HI there. This is my first post here so be gentle!
I'm a male aged 45 years, and was diagnosed with Stage IIA HL in late Sept 2018, presenting with enlarged supraclavicular nodes and many large mediastinal nodes. I was given ABVD for 2 cycles at which point showed PET negative so dropped to AVD for the remaining 4 cycles. The end of treatment CT scan showed two areas of fibrotic tissue/nodes of 3.5cm diameter and D-score of 3.
The multidisciplinary team have concluded that a 15 day course of localised radiotherapy to these two large nodes is recommended. Given the risks of late effects (particularly cardiac damage and secondary cancers) I'm keen to avoid radiotherapy unless it feels as if it will make a marked difference to my outcomes. One of the consultant oncologists I spoke with said my prognosis is good whether I have radio or not. The radiographer though has (rather strongly) advised that I have radiotherapy.
So, I'm currently weighing up all pros/cons, risks etc. before making that decision. And wondered if others in this group had found themselves considering deferring the radiotherapy?
I note from looking into D-scores that:
"complete response (CR): scores 1, 2 or 3 together with the absence of FDG-avid bone marrow lesion(s) are interpreted as complete metabolic response (CR), irrespective of a persistent mass on CT"
So It seems to me that the radiotherapy course is incorporated as a 'just for good measure' protocol here and one that doesn't offer any guarantees against relapse.
If anyone has any experience, thoughts etc that may be helpful here, I'd love to hear from you.
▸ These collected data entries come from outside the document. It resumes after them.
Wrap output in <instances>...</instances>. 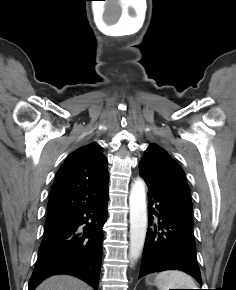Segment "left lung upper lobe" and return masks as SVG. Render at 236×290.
Returning <instances> with one entry per match:
<instances>
[{"instance_id": "obj_1", "label": "left lung upper lobe", "mask_w": 236, "mask_h": 290, "mask_svg": "<svg viewBox=\"0 0 236 290\" xmlns=\"http://www.w3.org/2000/svg\"><path fill=\"white\" fill-rule=\"evenodd\" d=\"M139 173L148 188H153L175 197L192 211L190 189L181 167L160 146L152 144L139 163Z\"/></svg>"}]
</instances>
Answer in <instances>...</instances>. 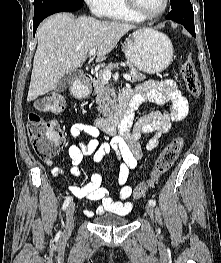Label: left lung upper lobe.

Hi and welcome to the site, an interesting questions that crops up every so often, I had NHL stage 4b and faced the same challenge but that was 9 years ago when CT scans were the norm, mine lit up after treatment and to play safe they wanted to continue treatment and move to radiotherapy to my abdomen, I was not keen due to side effects either. I had always been warned that due to the bulky disease that further treatment was likely, so when it arose it was not a surprise. I had prepared for it and had 2 long discussions challenging was radiotherapy really needed and could the scan be a false positive. The outcome of those discussions were a PET scan and a further pet scan after 3 months to see what the change was along with monthly check ups. I was happy to go with that and did see it as a gamble, but an informed one and one I was happy with for many reasons. So that 3rd option worked for me and its a decision we each have to make with confidence, being ready to face a different outcome if it was the wrong option.
The has been various studies looking at this very topic for HL patients and the appears to be no clear answer due to 2 reasons, the machines that are used these days are better at targeting areas and the old data is a) out of date and b) based on old technology.
So not an easy decision .
I’ve recently had my interim PET scan after 2 cycles of ABVD, and also scored 3 as there was still some active cancer showing in my mediastinial mass.
My consultant told me that if I was a man they would have dropped me to AVD and then given me some targeted radiotherapy to the chest area. However, as I’m a 43 year old woman, and the location of the mass would present a much higher risk of breast cancer. So instead I am continuing with the full ABVD for another 4 cycles. Whilst the B drug can create lung problems it was deemed a lower risk than the breast cancer from radiotherapy.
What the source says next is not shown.